Serialization changes
Much easier than instruction gymnastics was taking a look at tweaks to the kOS code. The biggest issue at this point was that I only had 98 values in the arguments section (down from 147 at the start), but references to these arg were all 2 bytes long since the section itself was 673 bytes long. Switching to ordinal indexes rather than byte-offsets was a simple change that saves a bunch of space. (I also fixed the stack marker properly).
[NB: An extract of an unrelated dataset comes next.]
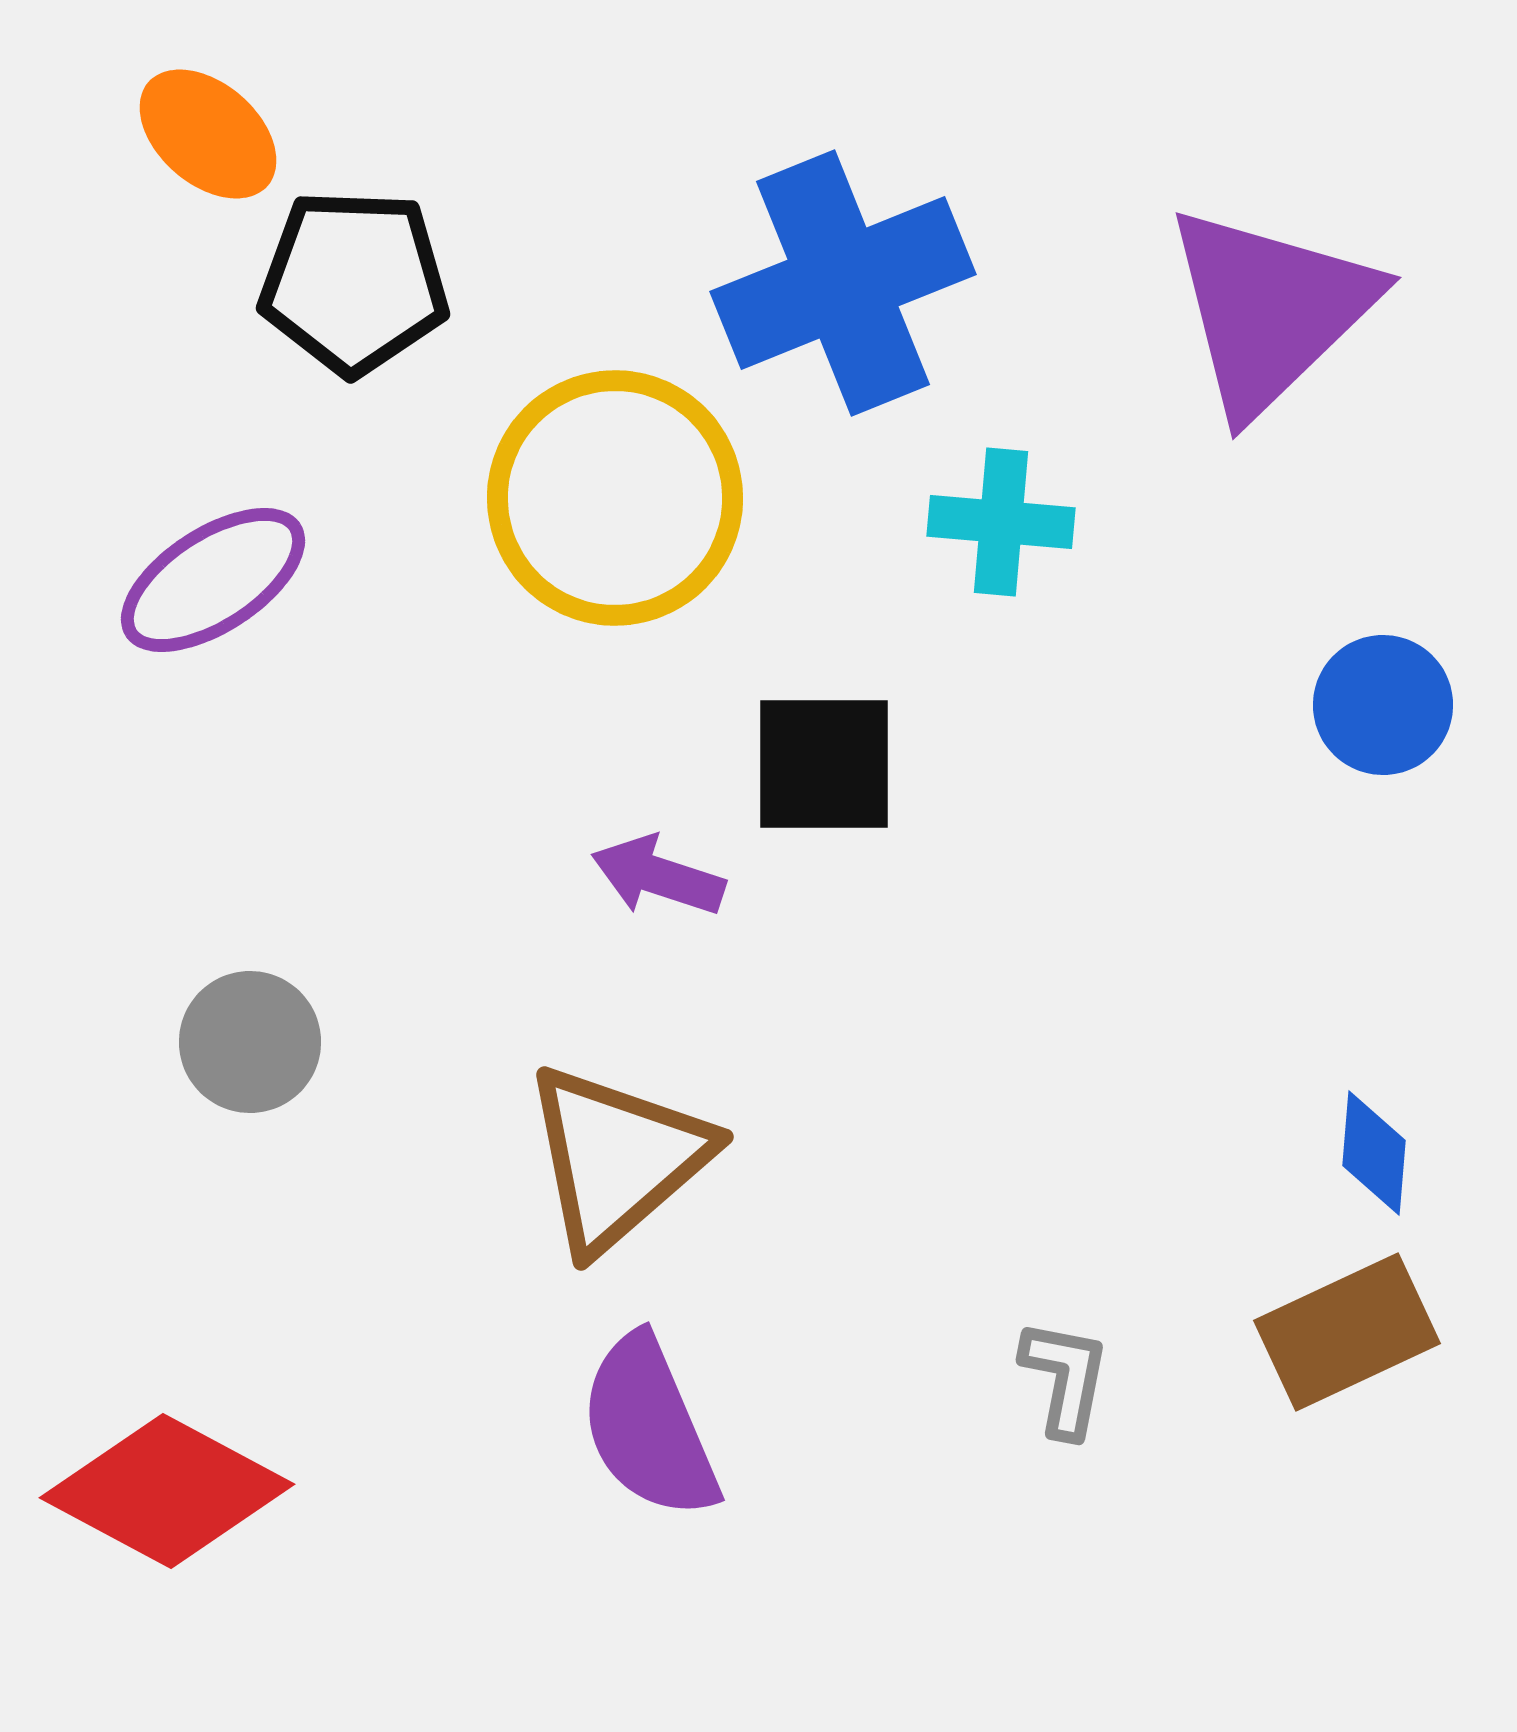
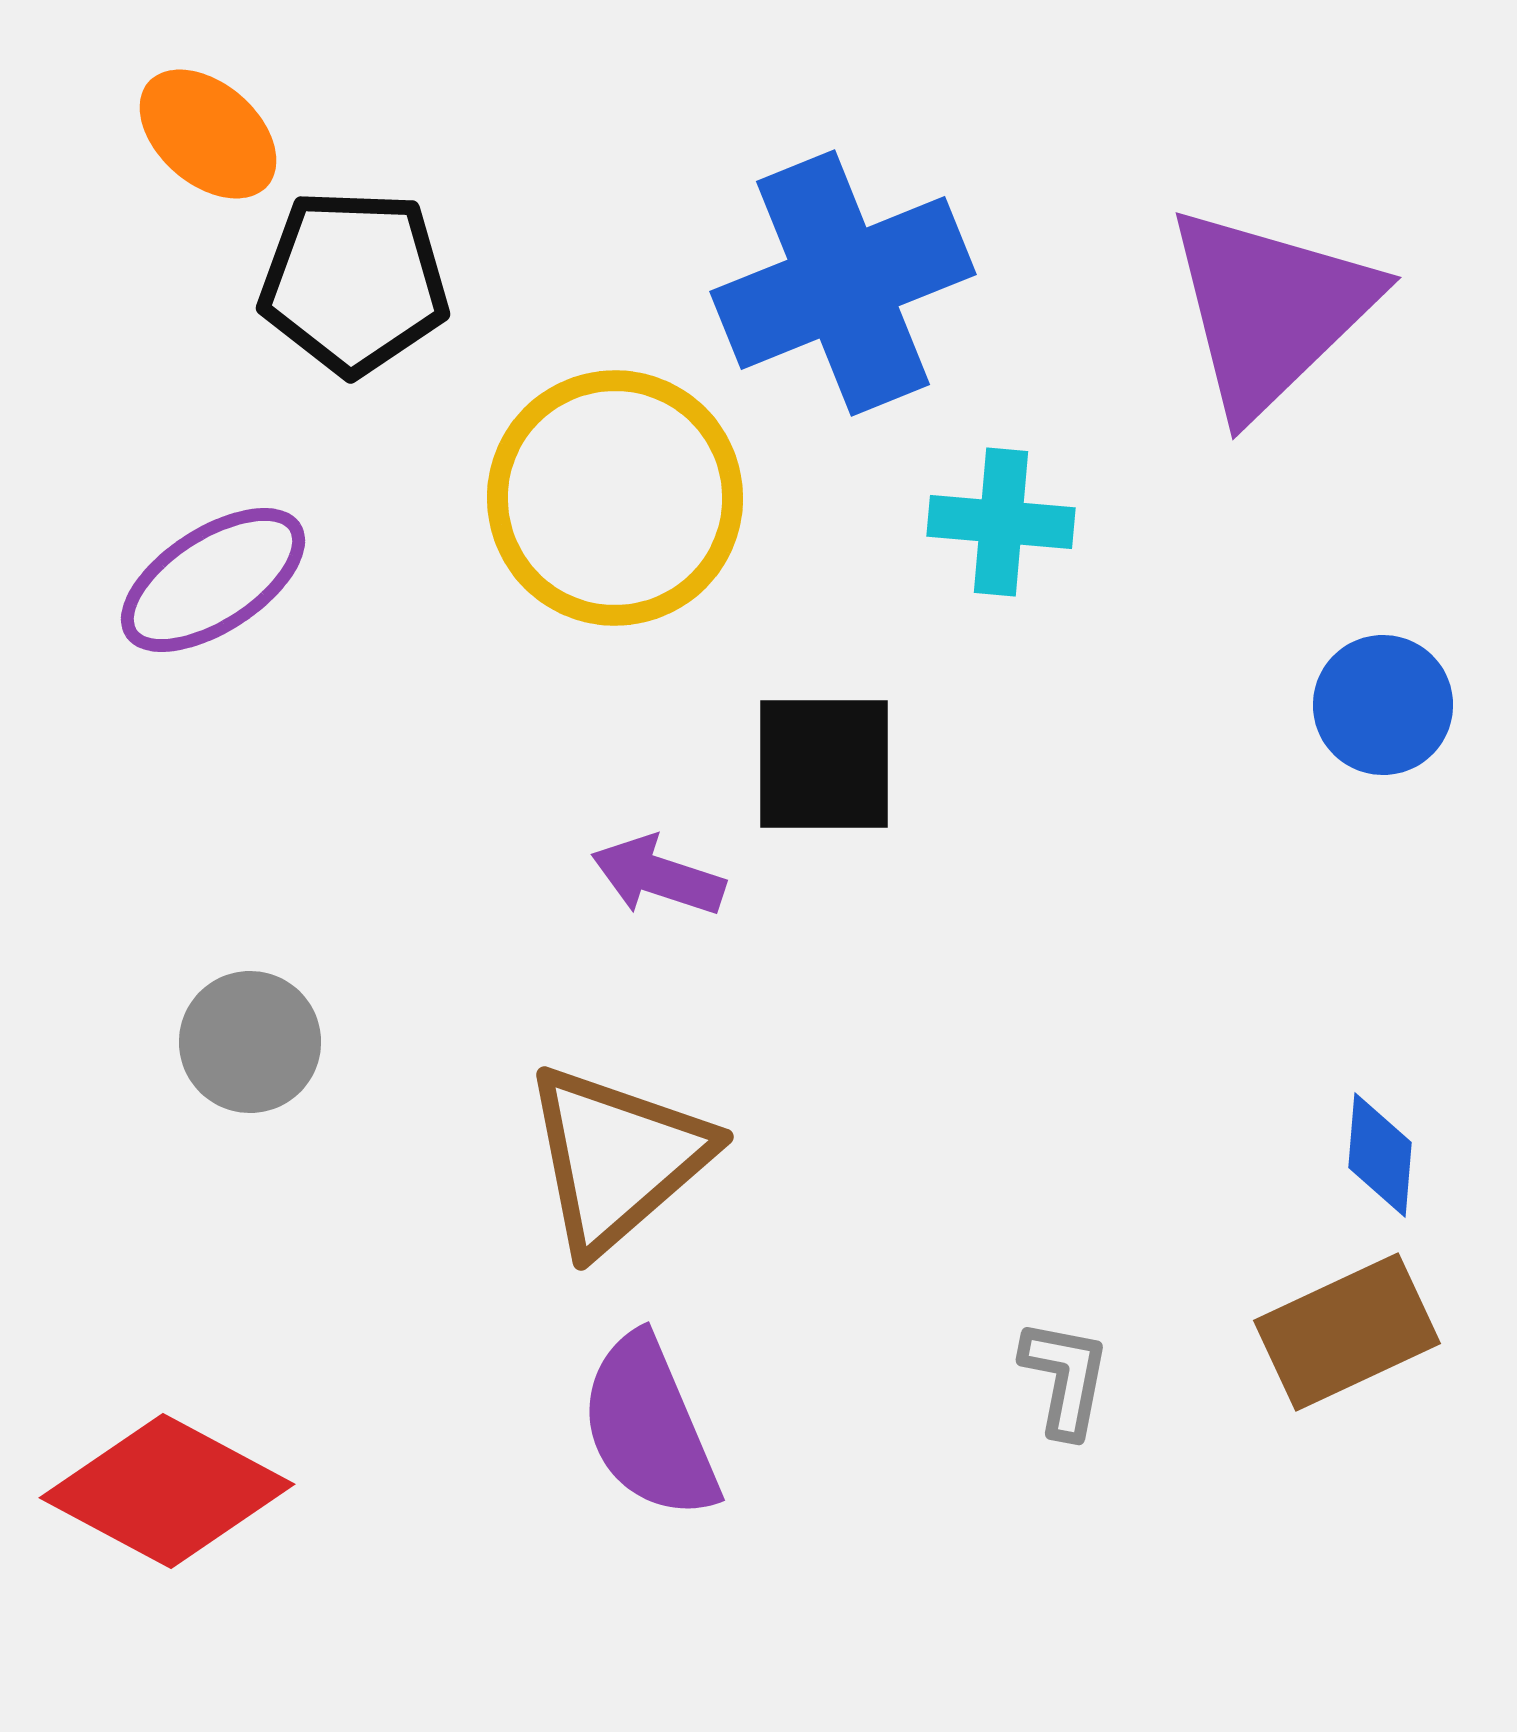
blue diamond: moved 6 px right, 2 px down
- args by ordinal instead of offset: 306 bytes
- duplicate stack markers: 0 (already fixed above)
File Size: 1394 bytes
Arguments: 98 in 673 bytes (6.8 avg)
Strings: 551 bytes
Label: 8 in 56 bytes
Magic: Args 1 Ops 33
Code: 347 ops w/ 306 args in 653 bytes
PUSH x150 300
CALL x31 93
PUSHSCOPE x14 42
RETURN x17 34
POPSCOPE x13 26
PUSHDELEGATERELOCATELATER x8 24
BRANCHFALSE x11 22
POP x20 20
Debug: 10 bytes
New Opcodes
At this point most of the low-hanging fruit had been addressed so gains slowed down. Still, there are plenty of common patterns that can benefit from smarter encoding in the instruction stream. One of the most obvious at this point was duplicate string values for essentially the same variable (x vs $x vs $x*). I addedPushVarandPushFunc` opcodes to generate the proper version of a given identifier without having to pollute the arguments table. Adding a PushStackMark variant also seemed reasonable as that saves a byte per function call. Speaking of function calls, as far as I can tell the first MLField of the Call instruction isn't actually used anymore. Furthermore, the "" calls don't really need a dummy marker value if they had their own dedicated instruction, so I added CallIndirect and CallDirect. I also stripped all decorators off the identifiers for call operations since they are re-added if missing by the Execute method anyway.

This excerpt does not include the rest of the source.